*Exercise prompt*: Every record should be copied exactly, and the images omitted.
==*==
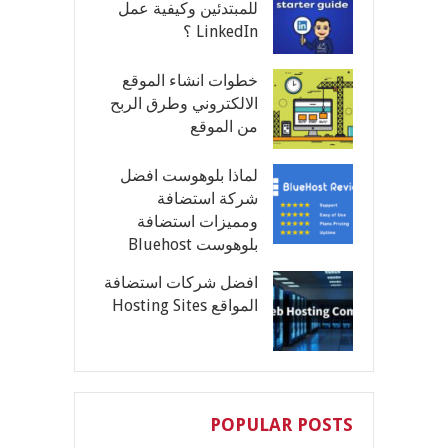
للمبتدئين وكيفية عمل
LinkedIn ؟
خطوات انشاء الموقع
الالكتروني وطرق الربح
من الموقع
لماذا بلوهوست افضل
شركة استضافة
ومميزات استضافة
بلوهوست Bluehost
افضل شركات استضافة
المواقع Hosting Sites
POPULAR POSTS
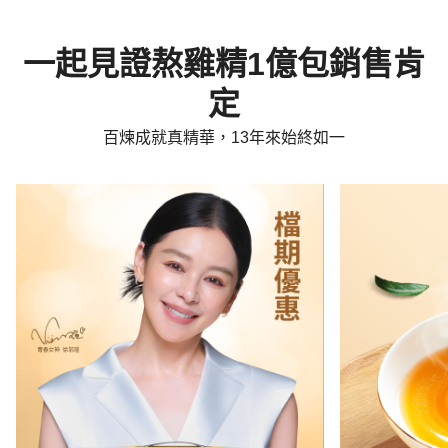
一起見證熬雞精1億包銷售肯
定
百煉成就真精華，13年來始終如一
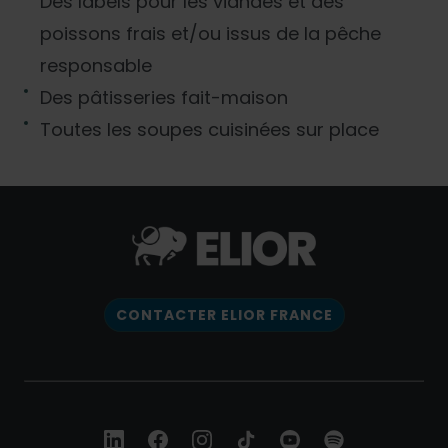
Des labels pour les viandes et des
poissons frais et/ou issus de la pêche
responsable
Des pâtisseries fait-maison
Toutes les soupes cuisinées sur place
CONTACTER ELIOR FRANCE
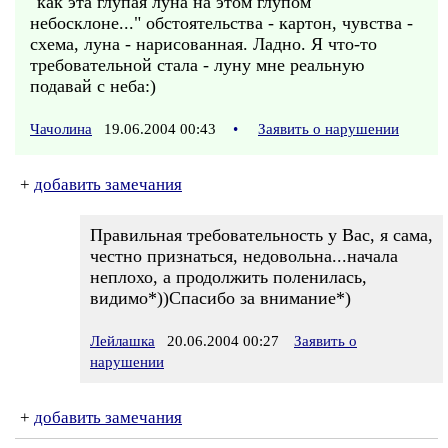
"как эта глупая луна на этом глупом
небосклоне..." обстоятельства - картон, чувства -
схема, луна - нарисованная. Ладно. Я что-то
требовательной стала - луну мне реальную
подавай с неба:)
Чачолина
19.06.2004 00:43
•
Заявить о нарушении
+
добавить замечания
Правильная требовательность у Вас, я сама,
честно признаться, недовольна...начала
неплохо, а продолжить поленилась,
видимо*))Спасибо за внимание*)
Лейлашка
20.06.2004 00:27
Заявить о
нарушении
+
добавить замечания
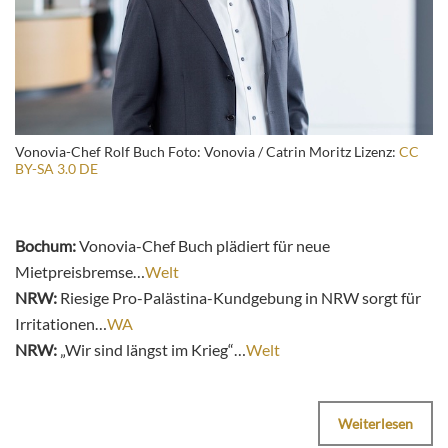
Vonovia-Chef Rolf Buch Foto: Vonovia / Catrin Moritz Lizenz:
CC
BY-SA 3.0 DE
Bochum:
Vonovia-Chef Buch plädiert für neue
Mietpreisbremse…
Welt
NRW:
Riesige Pro-Palästina-Kundgebung in NRW sorgt für
Irritationen…
WA
NRW:
„Wir sind längst im Krieg“…
Welt
Weiterlesen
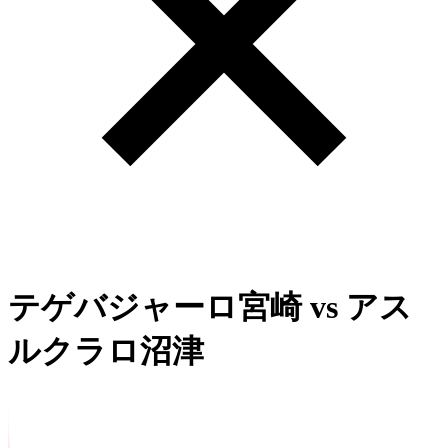
テゲバジャーロ宮崎
vs
アス
ルクラロ沼津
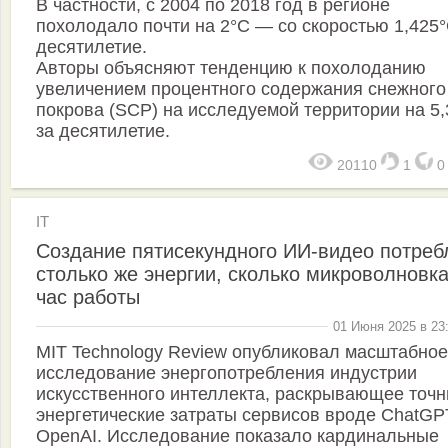
В частности, с 2004 по 2018 год в регионе
похолодало почти на 2°C — со скоростью 1,425°
десятилетие.
Авторы объясняют тенденцию к похолоданию
увеличением процентного содержания снежного
покрова (SCP) на исследуемой территории на 5
за десятилетие.
20110
1
IT
Создание пятисекундного ИИ-видео потреб
столько же энергии, сколько микроволновка
час работы
01 Июня 2025 в 23
MIT Technology Review опубликовал масштабное
исследование энергопотребления индустрии
искусственного интеллекта, раскрывающее точ
энергетические затраты сервисов вроде ChatGP
OpenAI. Исследование показало кардинальные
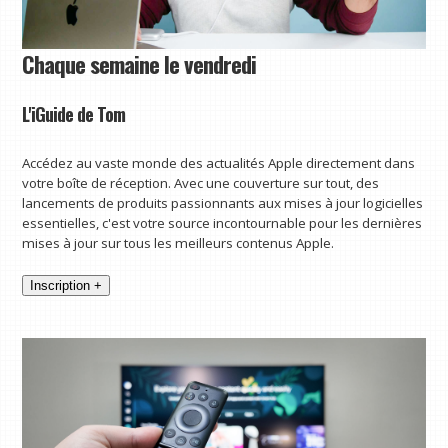
Chaque semaine le vendredi
L'iGuide de Tom
Accédez au vaste monde des actualités Apple directement dans
votre boîte de réception. Avec une couverture sur tout, des
lancements de produits passionnants aux mises à jour logicielles
essentielles, c'est votre source incontournable pour les dernières
mises à jour sur tous les meilleurs contenus Apple.
Inscription +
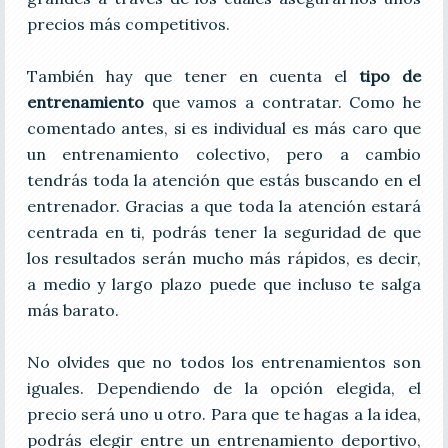
precios más competitivos.
También hay que tener en cuenta el
tipo de
entrenamiento
que vamos a contratar. Como he
comentado antes, si es individual es más caro que
un entrenamiento colectivo, pero a cambio
tendrás toda la atención que estás buscando en el
entrenador. Gracias a que toda la atención estará
centrada en ti, podrás tener la seguridad de que
los resultados serán mucho más rápidos, es decir,
a medio y largo plazo puede que incluso te salga
más barato.
No olvides que no todos los entrenamientos son
iguales. Dependiendo de la opción elegida, el
precio será uno u otro. Para que te hagas a la idea,
podrás elegir entre un entrenamiento deportivo,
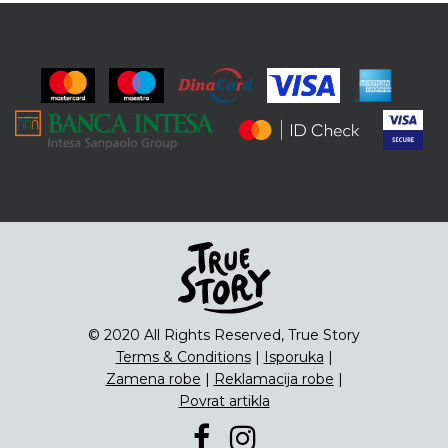
© 2020 All Rights Reserved, True Story
Terms & Conditions
|
Isporuka
|
Zamena robe
|
Reklamacija robe
|
Povrat artikla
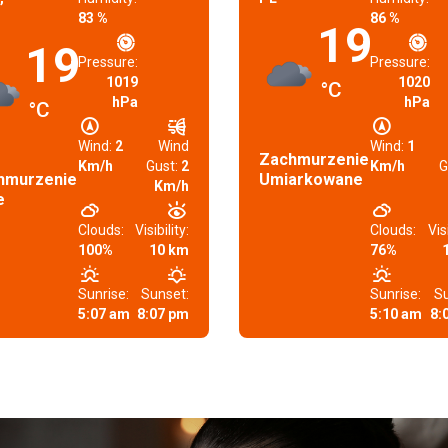
83 %
86 %
19
19
Pressure:
Pressure:
1019
1020
°C
hPa
hPa
°C
Wind:
2
Wind
Wind:
1
Zachmurzenie
Km/h
Gust:
2
Km/h
G
hmurzenie
Umiarkowane
Km/h
e
Clouds:
Visibility:
Clouds:
Visi
100%
10 km
76%
Sunrise:
Sunset:
Sunrise:
Su
5:07 am
8:07 pm
5:10 am
8:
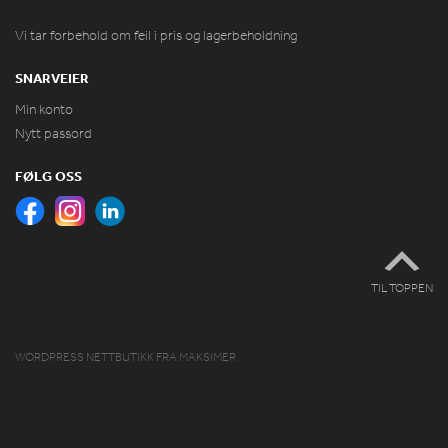
Vi tar forbehold om feil i pris og lagerbeholdning
SNARVEIER
Min konto
Nytt passord
FØLG OSS
TIL TOPPEN
WORDPRESS NETTBUTIKK
FRA
MAKSIMER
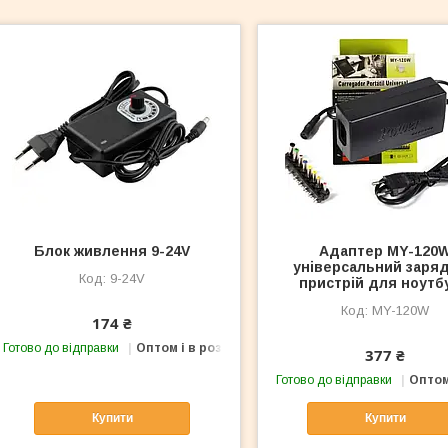
Блок живлення 9-24V
Адаптер MY-120
універсальний заря
9-24V
пристрій для ноутб
MY-120W
174 ₴
Готово до відправки
Оптом і в роздріб
377 ₴
Готово до відправки
Оптом
Купити
Купити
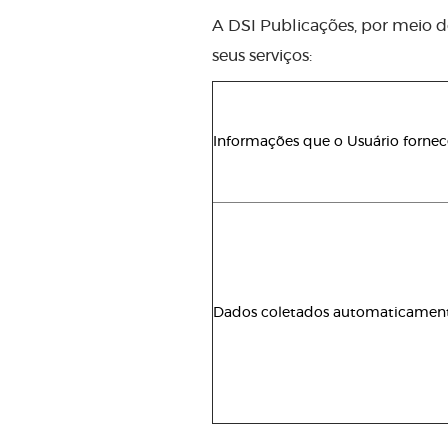
A DSI Publicações, por meio do 
seus serviços:
Informações que o Usuário fornec
Dados coletados automaticamen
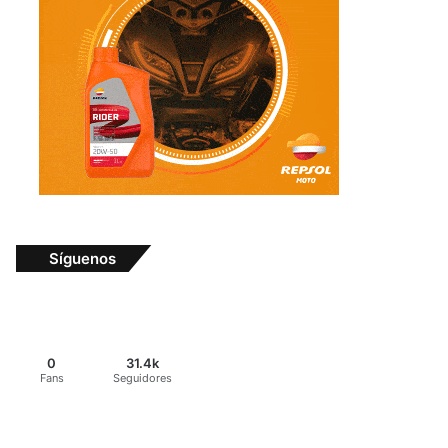
Síguenos
0
31.4k
Fans
Seguidores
==*==
*Answer section*:
للمبتدئين وكيفية عمل
LinkedIn ؟
خطوات انشاء الموقع
الالكتروني وطرق الربح
من الموقع
لماذا بلوهوست افضل
شركة استضافة
ومميزات استضافة
بلوهوست Bluehost
افضل شركات استضافة
المواقع Hosting Sites
POPULAR POSTS
一起見證熬雞精1億包銷售肯
定
百煉成就真精華，13年來始終如一
Des labels pour les viandes et des
poissons frais et/ou issus de la pêche
responsable
Des pâtisseries fait-maison
Toutes les soupes cuisinées sur place
CONTACTER ELIOR FRANCE
"как эта глупая луна на этом глупом
небосклоне..." обстоятельства - картон, чувства -
схема, луна - нарисованная. Ладно. Я что-то
требовательной стала - луну мне реальную
подавай с неба:)
Чачолина
19.06.2004 00:43
•
Заявить о нарушении
+
добавить замечания
Правильная требовательность у Вас, я сама,
честно признаться, недовольна...начала
неплохо, а продолжить поленилась,
видимо*))Спасибо за внимание*)
Лейлашка
20.06.2004 00:27
Заявить о
нарушении
+
добавить замечания
Vonovia-Chef Rolf Buch Foto: Vonovia / Catrin Moritz Lizenz:
CC
BY-SA 3.0 DE
Bochum:
Vonovia-Chef Buch plädiert für neue
Mietpreisbremse…
Welt
NRW:
Riesige Pro-Palästina-Kundgebung in NRW sorgt für
Irritationen…
WA
NRW:
„Wir sind längst im Krieg“…
Welt
Weiterlesen
テゲバジャーロ宮崎
vs
アス
ルクラロ沼津
В частности, с 2004 по 2018 год в регионе
похолодало почти на 2°C — со скоростью 1,425°
десятилетие.
Авторы объясняют тенденцию к похолоданию
увеличением процентного содержания снежного
покрова (SCP) на исследуемой территории на 5
за десятилетие.
20110
1
IT
Создание пятисекундного ИИ-видео потреб
столько же энергии, сколько микроволновка
час работы
01 Июня 2025 в 23
MIT Technology Review опубликовал масштабное
исследование энергопотребления индустрии
искусственного интеллекта, раскрывающее точ
энергетические затраты сервисов вроде ChatGP
OpenAI. Исследование показало кардинальные
Chaque semaine le vendredi
L'iGuide de Tom
Accédez au vaste monde des actualités Apple directement dans
votre boîte de réception. Avec une couverture sur tout, des
lancements de produits passionnants aux mises à jour logicielles
essentielles, c'est votre source incontournable pour les dernières
mises à jour sur tous les meilleurs contenus Apple.
Inscription +
precios más competitivos.
También hay que tener en cuenta el
tipo de
entrenamiento
que vamos a contratar. Como he
comentado antes, si es individual es más caro que
un entrenamiento colectivo, pero a cambio
tendrás toda la atención que estás buscando en el
entrenador. Gracias a que toda la atención estará
centrada en ti, podrás tener la seguridad de que
los resultados serán mucho más rápidos, es decir,
a medio y largo plazo puede que incluso te salga
más barato.
No olvides que no todos los entrenamientos son
iguales. Dependiendo de la opción elegida, el
precio será uno u otro. Para que te hagas a la idea,
podrás elegir entre un entrenamiento deportivo,
© 2020 All Rights Reserved, True Story
Terms & Conditions
|
Isporuka
|
Zamena robe
|
Reklamacija robe
|
Povrat artikla
83 %
86 %
19
19
Pressure:
Pressure:
1019
1020
°C
hPa
hPa
°C
Wind:
2
Wind
Wind:
1
Zachmurzenie
Km/h
Gust:
2
Km/h
G
hmurzenie
Umiarkowane
Km/h
e
Clouds:
Visibility:
Clouds:
Visi
100%
10 km
76%
Sunrise:
Sunset:
Sunrise:
Su
5:07 am
8:07 pm
5:10 am
8:
Vi tar forbehold om feil i pris og lagerbeholdning
SNARVEIER
Min konto
Nytt passord
FØLG OSS
TIL TOPPEN
WORDPRESS NETTBUTIKK
FRA
MAKSIMER
Блок живлення 9-24V
Адаптер MY-120
універсальний заря
9-24V
пристрій для ноутб
MY-120W
174 ₴
Готово до відправки
Оптом і в роздріб
377 ₴
Готово до відправки
Оптом
Купити
Купити
A DSI Publicações, por meio do 
seus serviços:
Informações que o Usuário fornec
Dados coletados automaticamen
Síguenos
0
31.4k
Fans
Seguidores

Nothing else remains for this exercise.